I have since learned from our cousin that he helped Rod with the flight to the San Diego area Tuesday morning. Rod texted me from there that evening. He was planning to enter a drug rehab program in the area and was upbeat about having made that decision. I am absolutely broken-hearted. He had lived with me in Vallejo for about 7 months until he headed north to Montana and Idaho in early February and was making big plans for his future, something he was very good at.
Our brother Del and I ask you to help us with, at a minimum, funds to cremate Rod, which with coroner’s fees and death certificates, is likely in the $2,500 to $3,000 range and to consider making a donation that gets us beyond that amount to $5,450-$5,950, plus coroners fee and death certificates for human composting. Regardless, I’ve set a goal based on a GoFundMe recommendation, from what they see raised for after death costs to families, of $12,000.

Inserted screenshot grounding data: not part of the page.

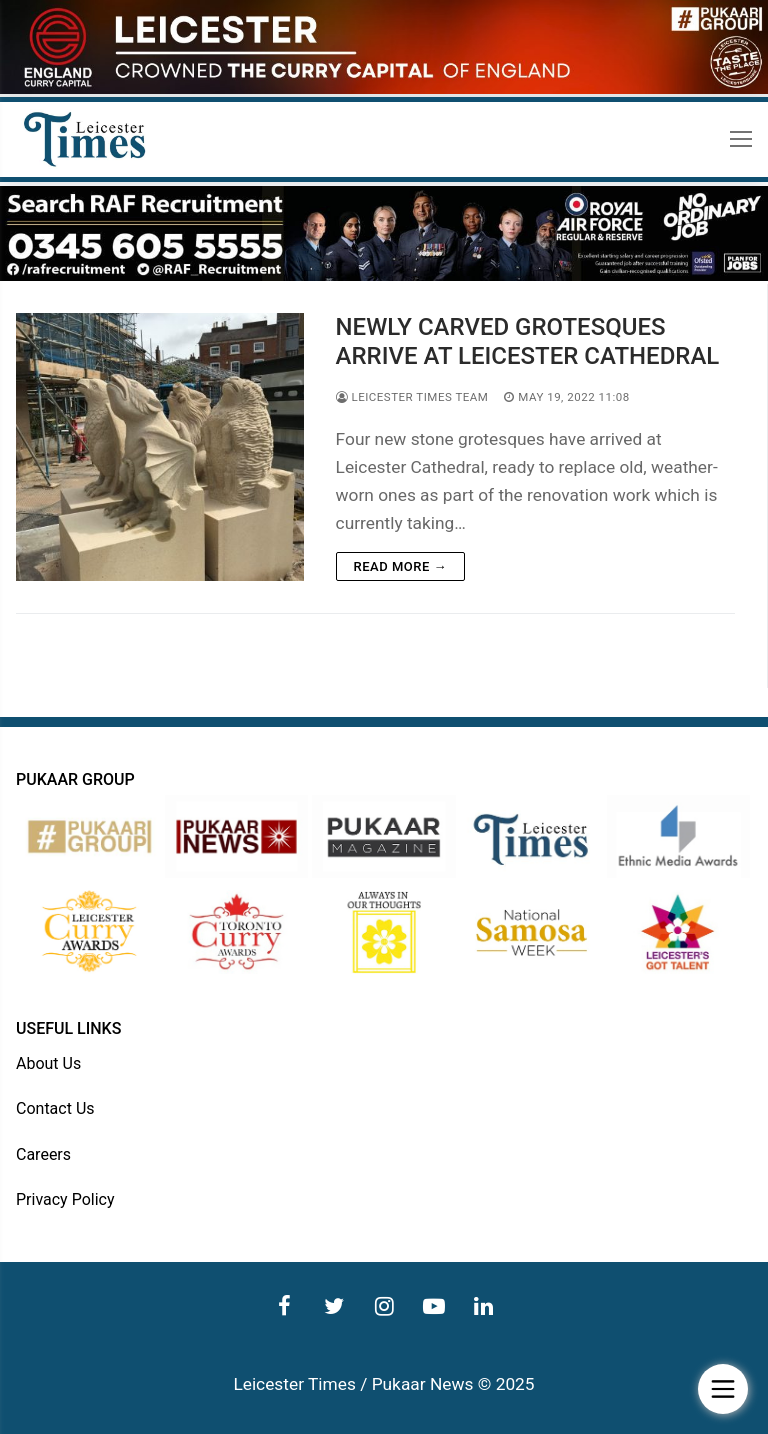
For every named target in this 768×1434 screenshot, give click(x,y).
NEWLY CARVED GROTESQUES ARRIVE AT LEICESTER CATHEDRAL (528, 341)
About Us (48, 1063)
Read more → (400, 566)
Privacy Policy (65, 1199)
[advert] (384, 89)
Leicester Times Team (412, 397)
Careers (43, 1154)
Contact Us (55, 1108)
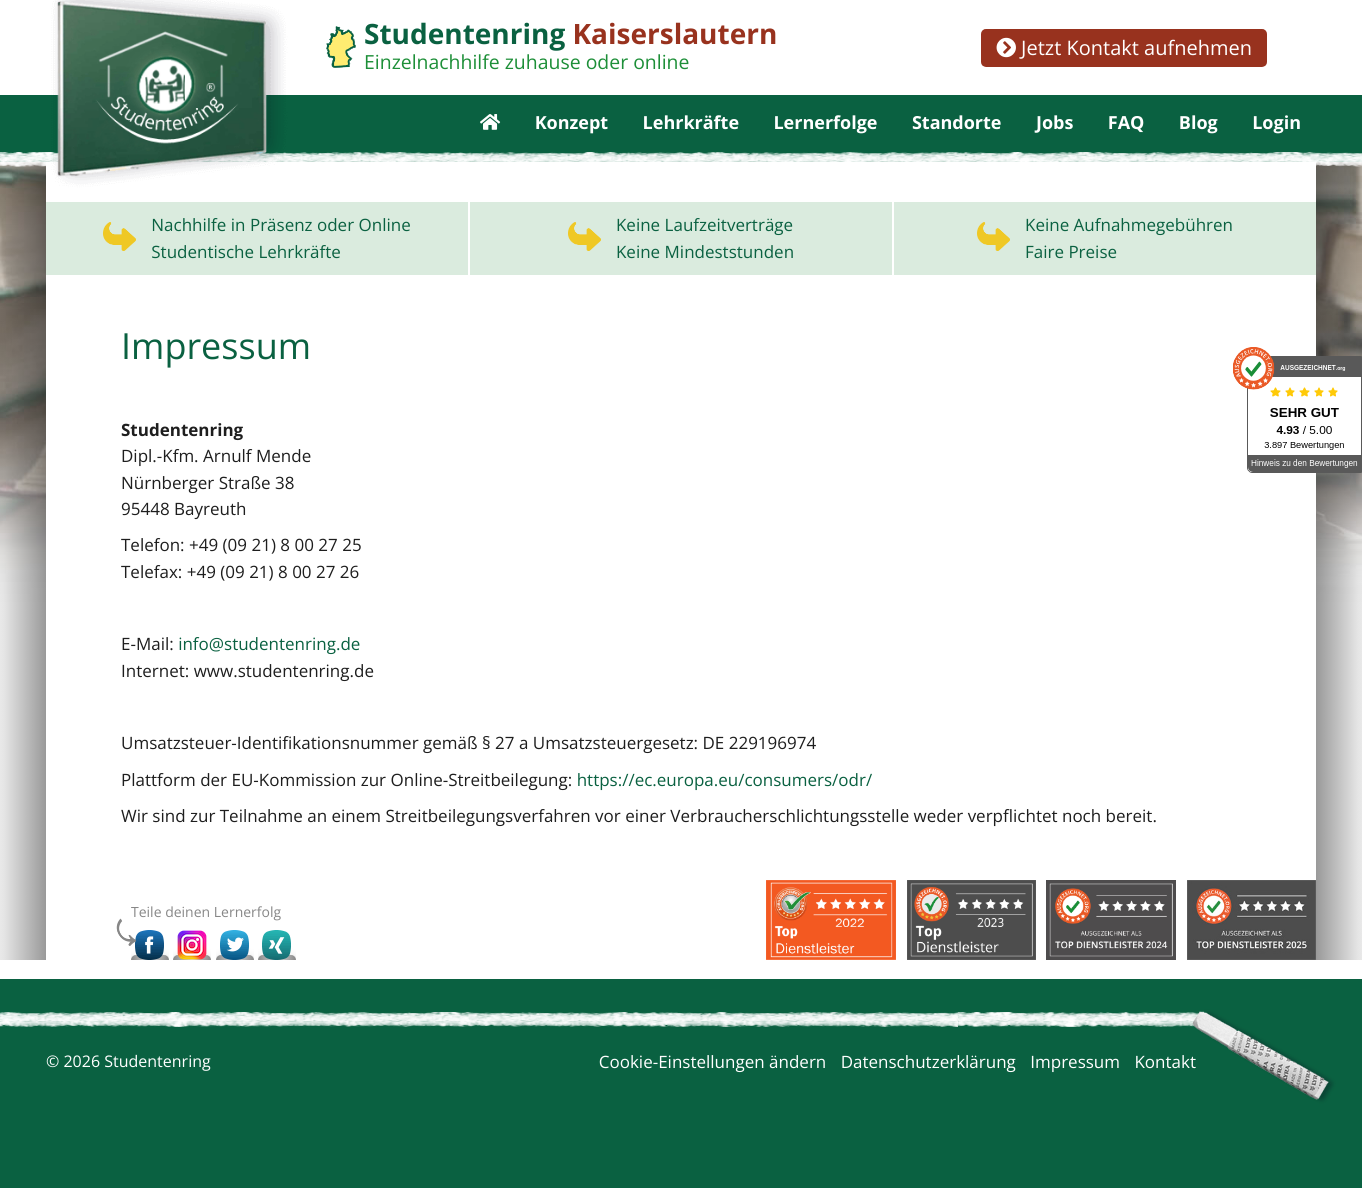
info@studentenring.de (269, 676)
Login (1276, 140)
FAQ (1126, 140)
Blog (1198, 140)
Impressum (1075, 1094)
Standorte (957, 140)
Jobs (1054, 140)
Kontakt (1165, 1094)
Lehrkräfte (691, 140)
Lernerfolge (825, 140)
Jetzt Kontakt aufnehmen (1124, 47)
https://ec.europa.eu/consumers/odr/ (725, 812)
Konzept (572, 140)
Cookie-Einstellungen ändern (713, 1094)
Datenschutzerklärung (928, 1094)
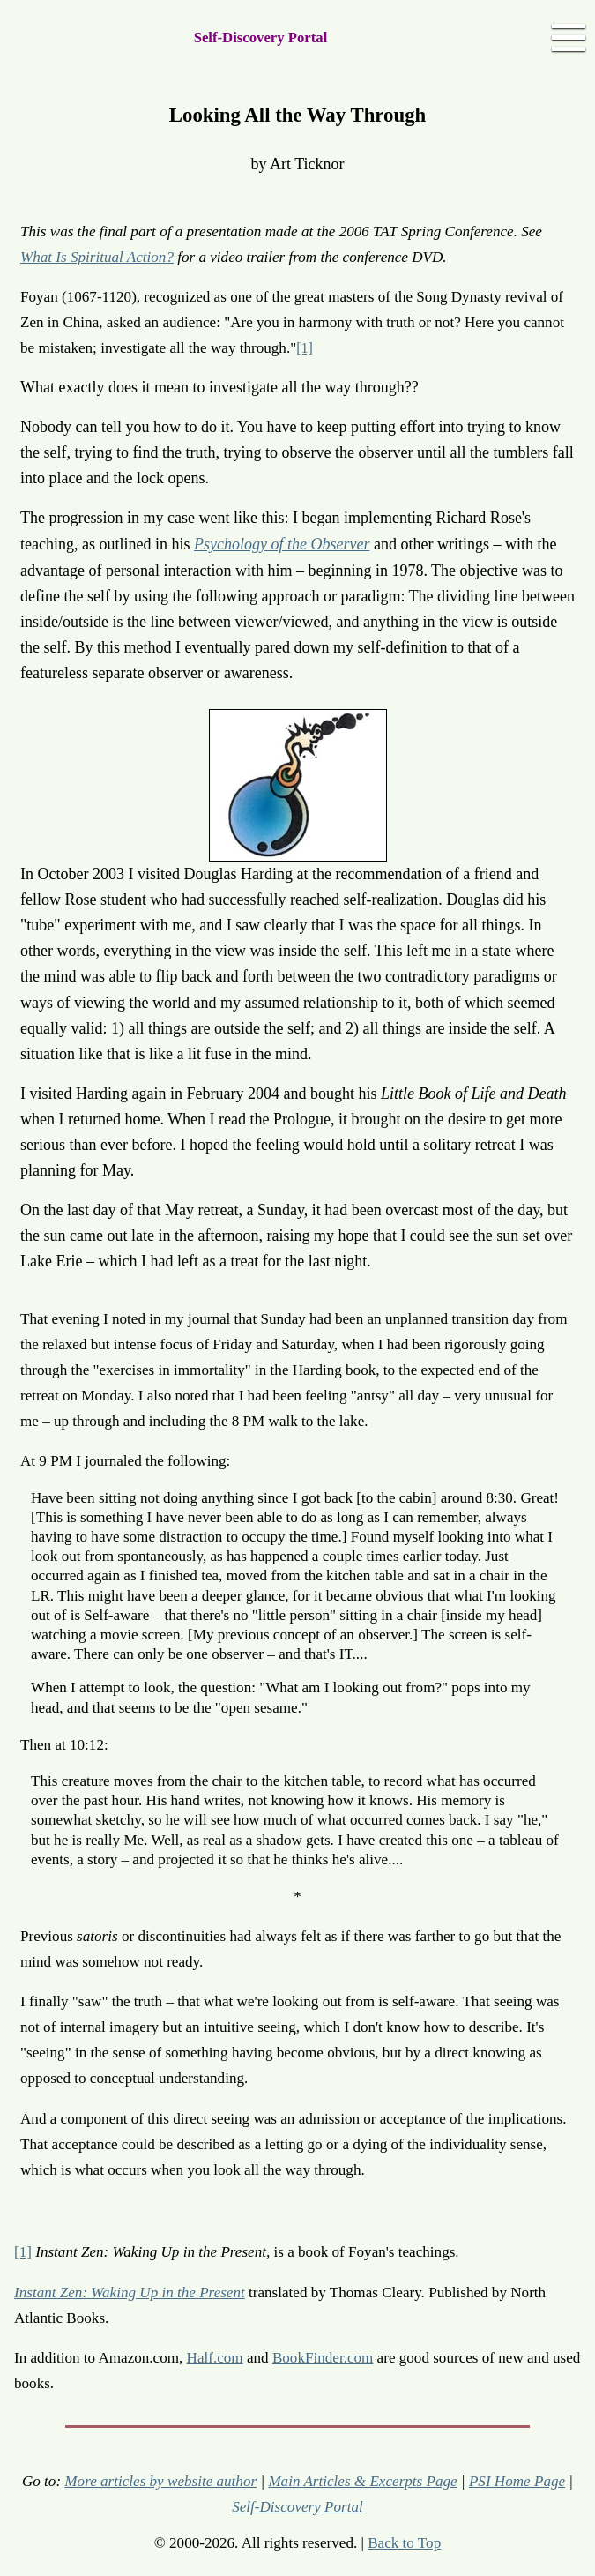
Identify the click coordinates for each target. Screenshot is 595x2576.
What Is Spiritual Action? (97, 257)
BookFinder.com (322, 2357)
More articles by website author (160, 2481)
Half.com (215, 2357)
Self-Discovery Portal (261, 37)
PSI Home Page (517, 2481)
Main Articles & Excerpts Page (362, 2481)
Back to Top (404, 2543)
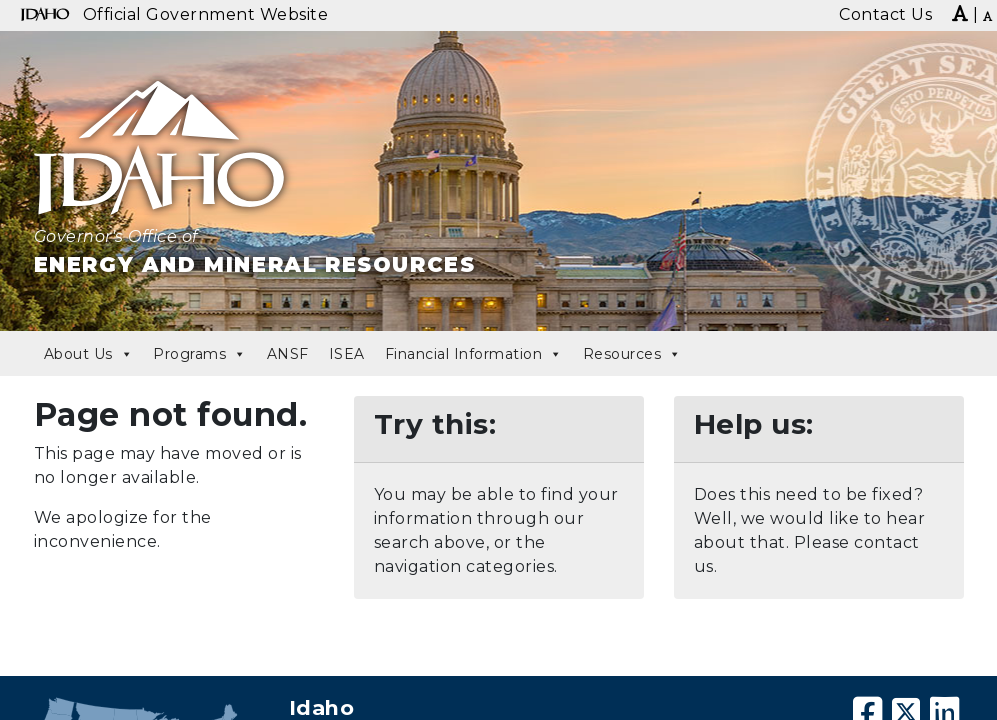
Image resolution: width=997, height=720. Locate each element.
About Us (89, 354)
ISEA (347, 354)
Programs (200, 354)
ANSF (288, 354)
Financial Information (474, 354)
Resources (632, 354)
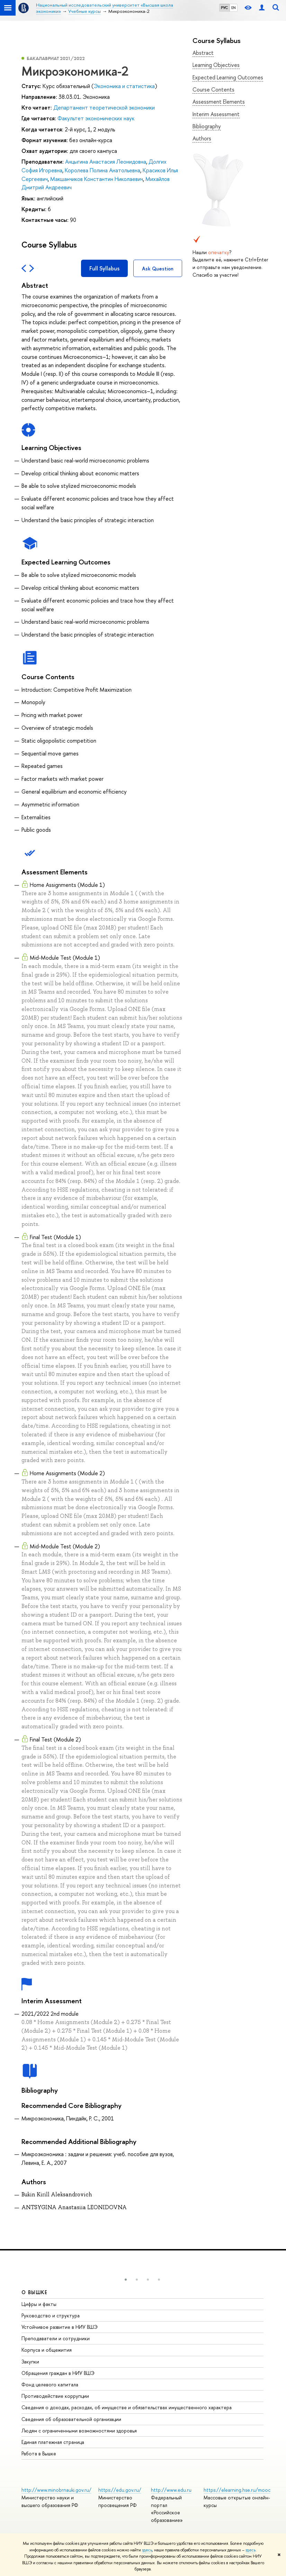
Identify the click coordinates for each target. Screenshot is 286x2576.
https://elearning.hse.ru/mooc (237, 2490)
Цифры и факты (38, 2304)
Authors (202, 138)
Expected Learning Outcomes (228, 77)
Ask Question (157, 268)
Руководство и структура (50, 2315)
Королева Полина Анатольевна (102, 170)
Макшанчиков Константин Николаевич (96, 179)
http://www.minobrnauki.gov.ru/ (56, 2490)
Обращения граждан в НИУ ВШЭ (58, 2373)
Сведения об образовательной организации (71, 2419)
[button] (125, 2279)
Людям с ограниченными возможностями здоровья (79, 2430)
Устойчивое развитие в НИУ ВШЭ (59, 2327)
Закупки (30, 2361)
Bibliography (207, 126)
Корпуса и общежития (46, 2349)
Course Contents (213, 89)
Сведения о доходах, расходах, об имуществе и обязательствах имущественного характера (126, 2407)
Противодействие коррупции (55, 2396)
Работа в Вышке (38, 2453)
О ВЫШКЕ (34, 2292)
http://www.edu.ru (171, 2490)
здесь (147, 2550)
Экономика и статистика (124, 86)
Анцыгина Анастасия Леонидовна (105, 161)
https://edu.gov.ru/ (119, 2490)
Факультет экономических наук (95, 118)
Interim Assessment (216, 114)
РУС (224, 7)
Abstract (203, 53)
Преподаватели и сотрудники (55, 2338)
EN (233, 7)
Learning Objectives (216, 65)
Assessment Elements (219, 101)
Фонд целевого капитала (49, 2384)
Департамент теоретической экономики (104, 107)
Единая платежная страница (52, 2442)
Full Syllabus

You might be wondering about why we have requested your consideration of the human composting option in addition to cremation. I want to tell you about something I learned from Rod just last Fall and that he shared many times with his former wife and friend, Beverly. He was adamant that he DID NOT WANT TO BE CREMATED, but rather to be buried in the woods in that new option called green burial, or human composting, which he’d learned of on his favorite channel, YouTube.
Over the last few days, I’ve taken a deep dive into that relatively new option for us, following death. Here’s what I have learned in my research regarding the “green thing.” In some respects, the cost is in-between cremation and the cost of a standard burial. The best prices seem to be human composting with flat rates ranging from Renew Home at $5,450 to Earth Funeral at $5,950(which operates a nearby facility) plus coroner’s fees and death certificates, and I have no idea what other costs, in the end. Green burial is quite a bit more expensive, primarily because of specialized refrigerated transport a long distance to cemeteries accommodating this approach, since it is so new in California.
Our brother Del and I, and his family, would be so grateful to you if you can, and feel inspired to, if you will help us realize that one last wish of Rod’s to be human composted or green buried, rather than simply cremated. I feel that given what he’s been through, that “going green” is a beautiful send-off for a good man who found himself in terrible times all too often, here on our earth.
Rod loved the wilderness, forests, mountains, rivers, wide-open spaces, motor boats, in his younger days, water and snow skiing, being on the road, his two kids and grandchildren, and even a new great-grandson he never met, Mariah Carey, and most of all, motocross and dirt bikes!!!